More popcorn crunching. Jack’s breathing, hard and fast. He wasn’t listening anymore. Thomas felt something like frustration--or perhaps regret. He slid around again in his wide arc, moving quiet through the debris, and stopped with his back against the neighboring vehicle. He waited, and slowly exhaled.
He was still, finally, and so Jack could grab him by his shirt and slam him hard into the car. The car alarm went off, and he hit Thomas on the car again, and it stopped. His rage was unspeakable. Thomas would hear his breathing, feel how tightly his fingers were wrapped up in his shirt. "Tell me that you don't blame her, or I will THROW YOU OVER THAT RAILING. And I will not regret it."
The blank eyes looked back. Thomas head was ringing, but the blow had been more to shoulders than anywhere else, as he damn well knew how to protect his neck and head from such an attack. He wasn’t afraid for his life just then. He wondered (belatedly) if that was some sign of wrong. “Being attacked? No. But she’s the only one that can keep anything like it from happening again. Are you angry because I didn’t, or because you didn’t?”

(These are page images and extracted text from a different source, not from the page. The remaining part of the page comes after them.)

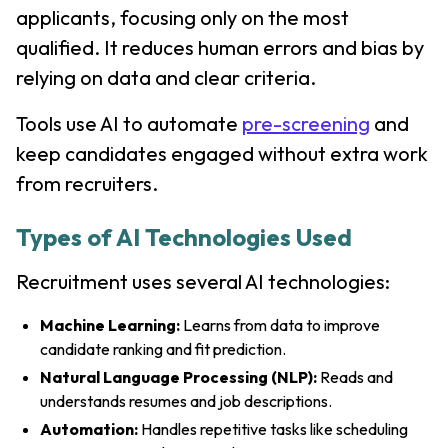
applicants, focusing only on the most
qualified. It reduces human errors and bias by
relying on data and clear criteria.
Tools use AI to automate
pre-screening
and
keep candidates engaged without extra work
from recruiters.
Types of AI Technologies Used
Recruitment uses several AI technologies:
Machine Learning:
Learns from data to improve
candidate ranking and fit prediction.
Natural Language Processing (NLP):
Reads and
understands resumes and job descriptions.
Automation:
Handles repetitive tasks like scheduling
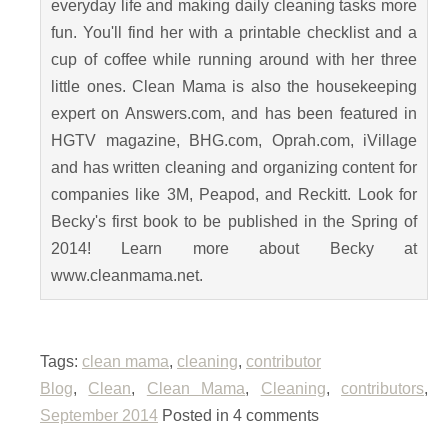
everyday life and making daily cleaning tasks more
fun. You'll find her with a printable checklist and a
cup of coffee while running around with her three
little ones. Clean Mama is also the housekeeping
expert on Answers.com, and has been featured in
HGTV magazine, BHG.com, Oprah.com, iVillage
and has written cleaning and organizing content for
companies like 3M, Peapod, and Reckitt. Look for
Becky's first book to be published in the Spring of
2014! Learn more about Becky at
www.cleanmama.net.
Tags:
clean mama
,
cleaning
,
contributor
Blog
,
Clean
,
Clean Mama
,
Cleaning
,
contributors
,
September 2014
Posted in 4 comments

Jack shook him again. Hard. "Prevent it from happening? SHE WAS ATTACKED."
Jack let go of Thomas then. He made himself. If he didn't, he might follow through on his threat, and no matter how strongly he felt about this he could not let that happen. He felt choked by anger in that moment, unable to find enough words to express the height of his contempt. "You don't deserve her. And I hope to God she never realizes that, because if she knew - if she knew that, really knew it, it might break her." He backed away from him. "I really, sincerely, hope you fucking burn in hell."
Thomas bent his knees to catch his weight. It was a near thing, he steadied himself on the hood of the car, and felt grease smear against his fingertips. “Max is responsible for herself and the child. I can’t make her decisions for her. And I can’t protect her. I haven’t yet been able to prevent anything from happening to her. She will go where she will go, Corvus.” He sounded tired, abruptly. Still calm, but tired.
Jack just shook his head. Much of the anger had gone out of him by now - now he was just miserable and exhausted by the the whole thing. "You really don't get it," he said, almost incredulous. "Truly don't understand it. I don't even know if that's better or worse." He shook his head again, and walked toward the stairs.
“Next time keep your enemies to yourself.” Down the aisle, the elevator dinged. Thomas’ driver stepped out and looked their way.
Jack actually stopped walking, and looked back at Thomas. There weren't words for that look, the black wrath in it, the restraint it took from walking back over to Thomas. The driver appeared, and Jack continued walking.
He was, at this point, sure only that he would step in to help Thomas or save his life in future because it was what Max would want, and for no other reason, and thus it was likely best if they didn't cross paths ever again.